Thursday, October 24, 2019

Tesla thoughts; Beyond Meat below $100; Jeffrey Vinik to Shut Down Hedge Fund; Kenneth Fisher Ruled Investing. Then He Made a Sexist Joke.; My assistant Kelli

By Whitney Tilson

1) I'm still analyzing Tesla's (TSLA) earnings report – and awaiting the 10Q – but I have two general (and conflicting) views...

First, there's no question that reporting a positive net income, operating cash flow, and free cash flow quarter is impressive and unexpected. The stock is responding accordingly (thanks in part, no doubt, to the mother of all short squeezes).

Second, many of the numbers Tesla reported don't make sense. Sales exceeded production, but inventory went up by $200 million? Sequential revenue was down, but pre-tax profit rose by $546 million? Some funny things are going on here – and Tesla didn't provide much in the way of explanation in its earnings "update" (a 28-page slide deck) and conference call.

To be clear, I don't think there was outright fraud. Rather, I suspect the company did classic "kitchen sink" accounting in the first half of the year, whereby it took massive write-downs, and is now releasing the excess to make its third-quarter numbers look better than they really were. (Believe it or not, done "correctly," all of this is within the bounds of GAAP accounting – hence, it's not technically fraud, though it's certainly misleading...)

This Bloomberg article, Tesla's Surprise Looks Strangely Familiar, captures my suspicions well:

The profit and free cash flow figures also require scrutiny. Despite a slight drop in revenue, Tesla's pre-tax profit swung up by almost $550 million from the second quarter.

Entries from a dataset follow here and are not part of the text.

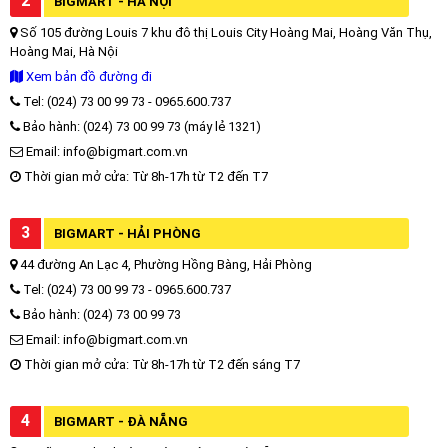
2
BIGMART - HÀ NỘI
Số 105 đường Louis 7 khu đô thị Louis City Hoàng Mai, Hoàng Văn Thụ,
Hoàng Mai, Hà Nội
Xem bản đồ đường đi
Tel: (024) 73 00 99 73 - 0965.600.737
Bảo hành: (024) 73 00 99 73 (máy lẻ 1321)
Email: info@bigmart.com.vn
Thời gian mở cửa: Từ 8h-17h từ T2 đến T7
3
BIGMART - HẢI PHÒNG
44 đường An Lạc 4, Phường Hồng Bàng, Hải Phòng
Tel: (024) 73 00 99 73 - 0965.600.737
Bảo hành: (024) 73 00 99 73
Email: info@bigmart.com.vn
Thời gian mở cửa: Từ 8h-17h từ T2 đến sáng T7
4
BIGMART - ĐÀ NẴNG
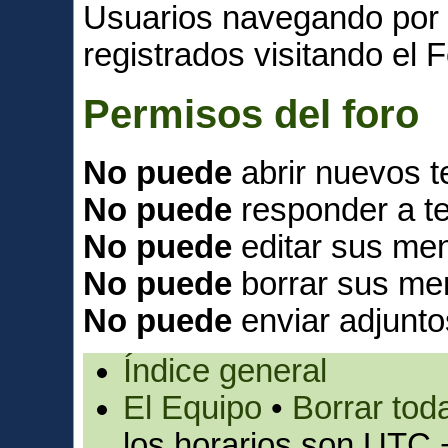
Usuarios navegando por 
registrados visitando el F
Permisos del foro
No puede
abrir nuevos 
No puede
responder a t
No puede
editar sus men
No puede
borrar sus me
No puede
enviar adjunto
Índice general
El Equipo
•
Borrar toda
los horarios son UTC 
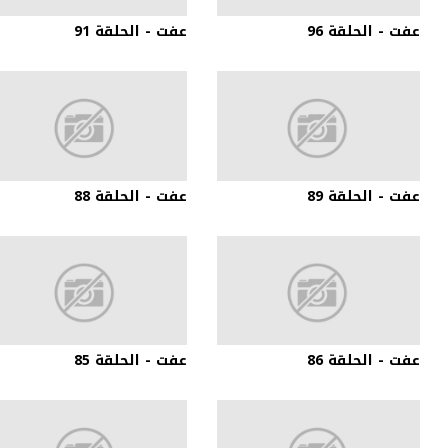
عفت - الحلقة 96
عفت - الحلقة 91
عفت - الحلقة 89
عفت - الحلقة 88
عفت - الحلقة 86
عفت - الحلقة 85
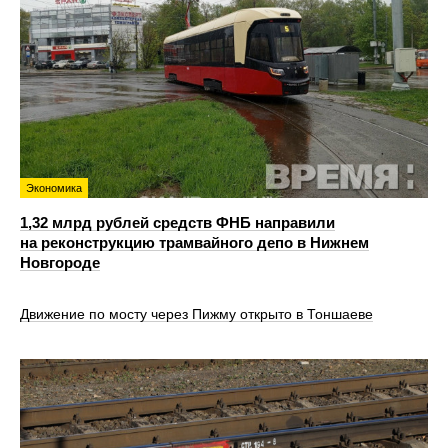
Экономика
1,32 млрд рублей средств ФНБ направили
на реконструкцию трамвайного депо в Нижнем
Новгороде
Движение по мосту через Пижму открыто в Тоншаеве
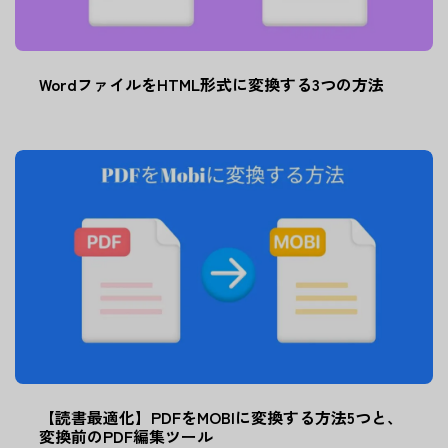
WordファイルをHTML形式に変換する3つの方法
【読書最適化】PDFをMOBIに変換する方法5つと、
変換前のPDF編集ツール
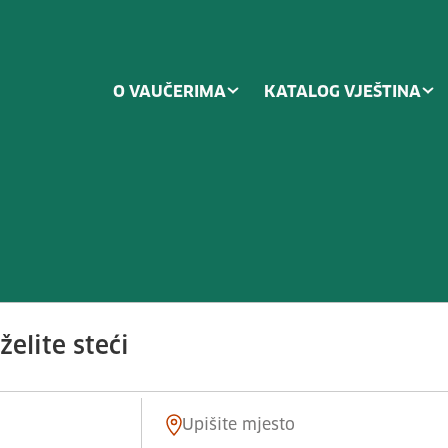
O VAUČERIMA
KATALOG VJEŠTINA
 pri hranjenju i unosu tekućine 
elite steći
Mjesto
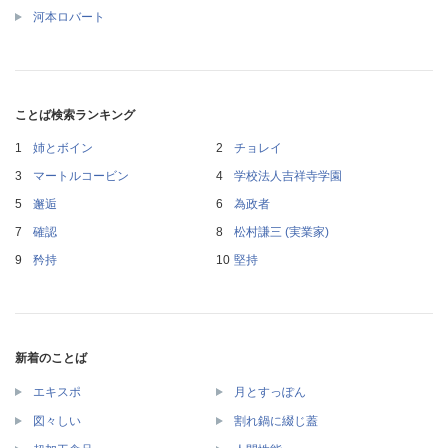
河本ロバート
ことば検索ランキング
姉とボイン
チョレイ
マートルコービン
学校法人吉祥寺学園
邂逅
為政者
確認
松村謙三 (実業家)
矜持
堅持
新着のことば
エキスポ
月とすっぽん
図々しい
割れ鍋に綴じ蓋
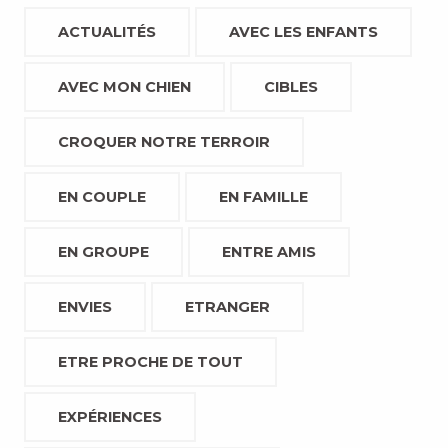
ACTUALITÉS
AVEC LES ENFANTS
AVEC MON CHIEN
CIBLES
CROQUER NOTRE TERROIR
EN COUPLE
EN FAMILLE
EN GROUPE
ENTRE AMIS
ENVIES
ETRANGER
ETRE PROCHE DE TOUT
EXPÉRIENCES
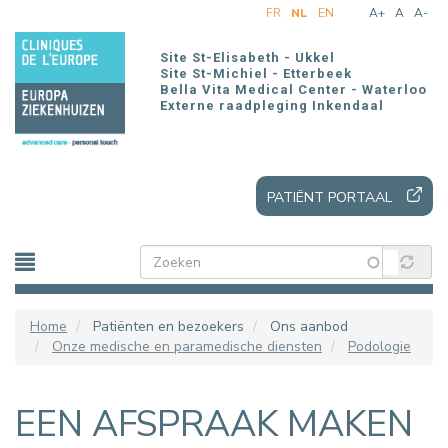
Overslaan
FR
NL
EN
A+
A
A-
en
naar
Site St-Elisabeth - Ukkel
de
Site St-Michiel - Etterbeek
Bella Vita Medical Center - Waterloo
inhoud
Externe raadpleging Inkendaal
gaan
PATIËNT PORTAAL
Home
Patiënten en bezoekers
Ons aanbod
Onze medische en paramedische diensten
Podologie
EEN AFSPRAAK MAKEN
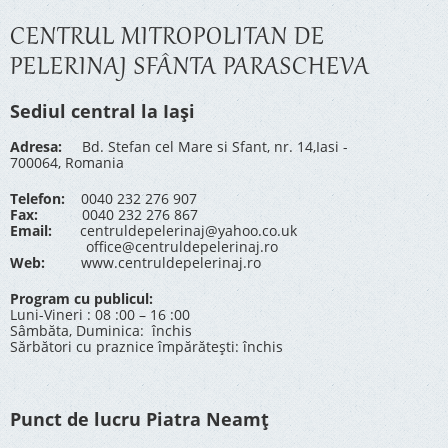
CENTRUL MITROPOLITAN DE
PELERINAJ SFÂNTA PARASCHEVA
Sediul central la Iași
Adresa:
Bd. Stefan cel Mare si Sfant, nr. 14,Iasi -
700064, Romania
Telefon:
0040 232 276 907
Fax:
0040 232 276 867
Email:
centruldepelerinaj@yahoo.co.uk
office@centruldepelerinaj.ro
Web:
www.centruldepelerinaj.ro
Program cu publicul:
Luni-Vineri : 08 :00 – 16 :00
Sâmbăta, Duminica: închis
Sărbători cu praznice împărătești: închis
Punct de lucru Piatra Neamț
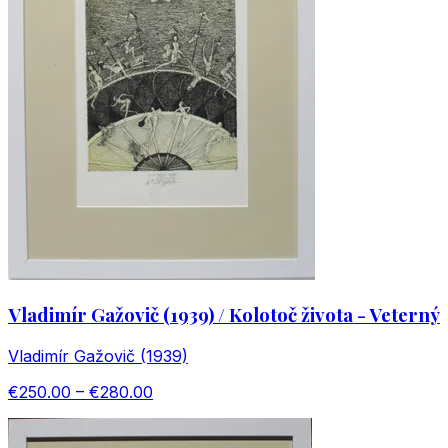
Vladimír Gažovič (1939) / Kolotoč života - Veterný
Vladimír Gažovič (1939)
€250.00 – €280.00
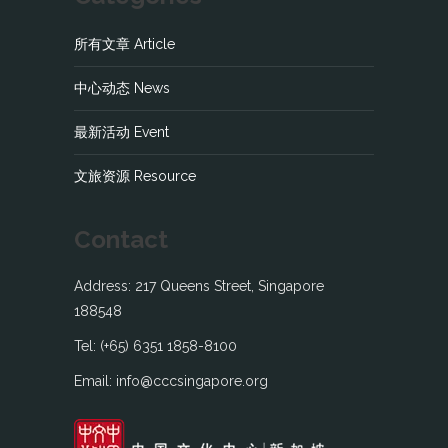
所有文章 Article
中心动态 News
最新活动 Event
文旅资源 Resource
Contact
Address: 217 Queens Street, Singapore
188548
Tel: (+65) 6351 1858-8100
Email: info@cccsingapore.org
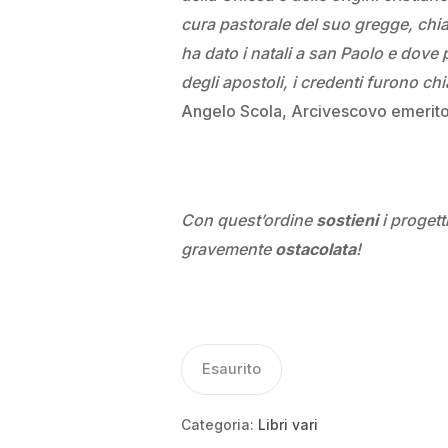
cura pastorale del suo gregge, chia
ha dato i natali a san Paolo e dove p
degli apostoli, i credenti furono chi
Angelo Scola, Arcivescovo emerito 
Con quest’ordine
sostieni
i progetti
gravemente
ostacolata
!
Esaurito
Categoria:
Libri vari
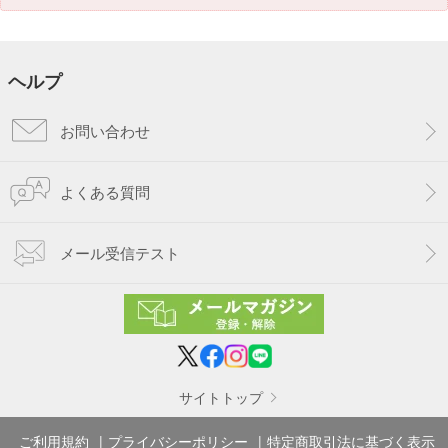
ヘルプ
お問い合わせ
よくある質問
メール受信テスト
サイトトップ
ご利用規約
プライバシーポリシー
特定商取引法に基づく表示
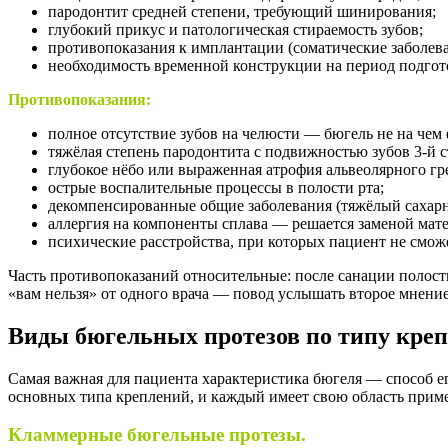
пародонтит средней степени, требующий шинирования;
глубокий прикус и патологическая стираемость зубов;
противопоказания к имплантации (соматические заболеван
необходимость временной конструкции на период подгот
Противопоказания:
полное отсутствие зубов на челюсти — бюгель не на чем
тяжёлая степень пародонтита с подвижностью зубов 3-й с
глубокое нёбо или выраженная атрофия альвеолярного гр
острые воспалительные процессы в полости рта;
декомпенсированные общие заболевания (тяжёлый сахарны
аллергия на компоненты сплава — решается заменой мате
психические расстройства, при которых пациент не смож
Часть противопоказаний относительные: после санации полост
«вам нельзя» от одного врача — повод услышать второе мнение
Виды бюгельных протезов по типу кре
Самая важная для пациента характеристика бюгеля — способ его
основных типа креплений, и каждый имеет свою область прим
Кламмерные бюгельные протезы.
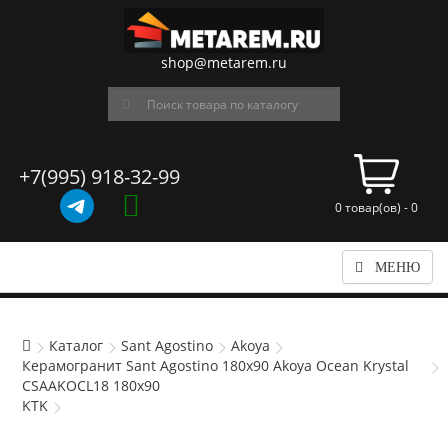
shop@metarem.ru
+7(995) 918-32-99
0 товар(ов) - 0
МЕНЮ
Каталог
Sant Agostino
Akoya
Керамогранит Sant Agostino 180x90 Akoya Ocean Krystal
CSAAKOCL18 180x90
KTK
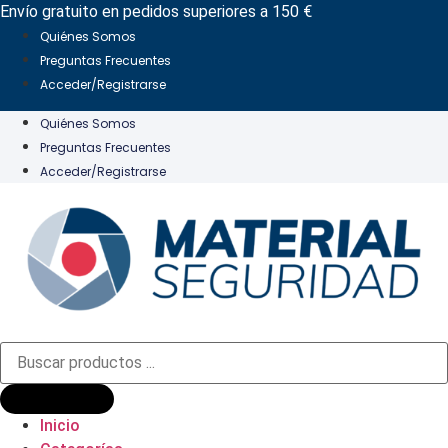
Ir
Envío gratuito en pedidos superiores a 150 €
al
Quiénes Somos
contenido
Preguntas Frecuentes
Acceder/Registrarse
Quiénes Somos
Preguntas Frecuentes
Acceder/Registrarse
Búsqueda
de
productos
Inicio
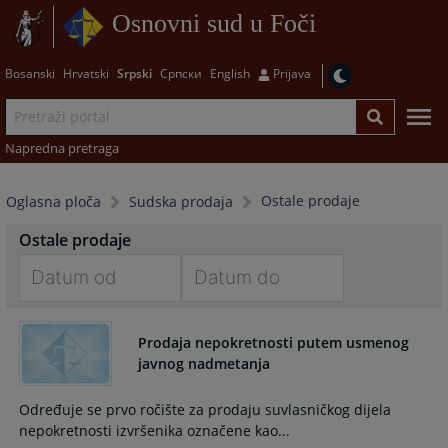
Osnovni sud u Foči
Bosanski
Hrvatski
Srpski
Српски
English
Prijava
Napredna pretraga
Ostale prodaje
Oglasna ploča
Sudska prodaja
Ostale prodaje
Navigate
Navigate
forward
forward
Prodaja nepokretnosti putem usmenog
to
to
javnog nadmetanja
interact
interact
with
with
Određuje se prvo ročište za prodaju suvlasničkog dijela
the
the
nepokretnosti izvršenika označene kao...
calendar
calendar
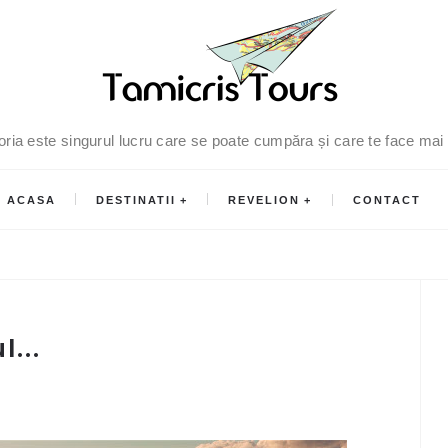
oria este singurul lucru care se poate cumpăra și care te face mai
ACASA
DESTINATII
REVELION
CONTACT
...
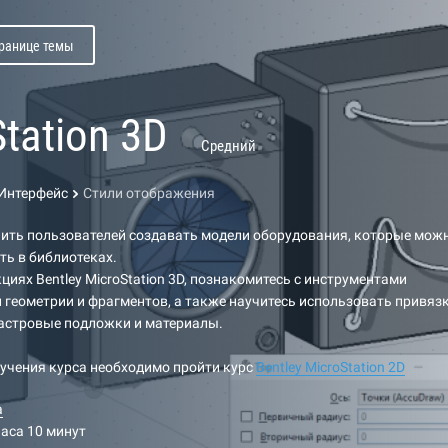
транице темы
tation 3D
Средний
Интерфейс
Стили отображения
чить пользователей создавать модели оборудования, которые мож
ть в библиотеках.
циях Bentley MicroStation 3D, познакомитесь с инструментами
 геометрии и фрагментов, а также научитесь использовать привязк
растровые подложки и материалы.
учения курса необходимо пройти курс
Bentley MicroStation
2D
а
часа 10 минут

Of that, $126 million, or almost a quarter, was due to a positive swing in "other income," including foreign-exchange gains. Another $117 million reflected restructuring charges going to zero.

Tesla's spending on SG&A also fell to its lowest share of revenue since the final quarter of 2018, the last time it reported a GAAP net profit. At less than $600 million, it was also the lowest in absolute terms since the second quarter of 2017, when Tesla sold less than a quarter the number of vehicles. By far the biggest swing, worth $317 million, was the improvement in gross profit margin.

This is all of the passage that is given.